> Data under study
= Beginning of Section =

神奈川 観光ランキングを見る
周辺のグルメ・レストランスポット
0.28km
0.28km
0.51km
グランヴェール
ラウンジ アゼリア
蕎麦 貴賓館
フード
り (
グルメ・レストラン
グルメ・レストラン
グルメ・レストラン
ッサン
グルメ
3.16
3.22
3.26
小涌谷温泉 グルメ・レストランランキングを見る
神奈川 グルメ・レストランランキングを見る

= End of Section =
= Beginning of Section =

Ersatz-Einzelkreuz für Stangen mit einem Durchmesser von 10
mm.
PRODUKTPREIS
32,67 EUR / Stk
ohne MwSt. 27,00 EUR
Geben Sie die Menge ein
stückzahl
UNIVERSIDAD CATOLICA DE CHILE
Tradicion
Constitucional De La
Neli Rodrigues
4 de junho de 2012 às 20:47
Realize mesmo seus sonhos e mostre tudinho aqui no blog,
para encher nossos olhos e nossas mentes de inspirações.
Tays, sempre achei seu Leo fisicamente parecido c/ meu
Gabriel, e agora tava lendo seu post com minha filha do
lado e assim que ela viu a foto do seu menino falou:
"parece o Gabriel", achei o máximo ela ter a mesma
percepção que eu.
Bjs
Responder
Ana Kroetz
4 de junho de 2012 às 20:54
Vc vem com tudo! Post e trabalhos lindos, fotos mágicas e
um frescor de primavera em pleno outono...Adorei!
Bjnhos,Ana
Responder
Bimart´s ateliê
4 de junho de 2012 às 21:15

= End of Section =

> About this task
Extract from the listing above the lines between the line containing "Vc vem com tudo!" and the line containing "4 de junho de 2012 às 21:15", keeping both of those lines. Output nothing else.

> Exercise solution
Vc vem com tudo! Post e trabalhos lindos, fotos mágicas e
um frescor de primavera em pleno outono...Adorei!
Bjnhos,Ana
Responder
Bimart´s ateliê
4 de junho de 2012 às 21:15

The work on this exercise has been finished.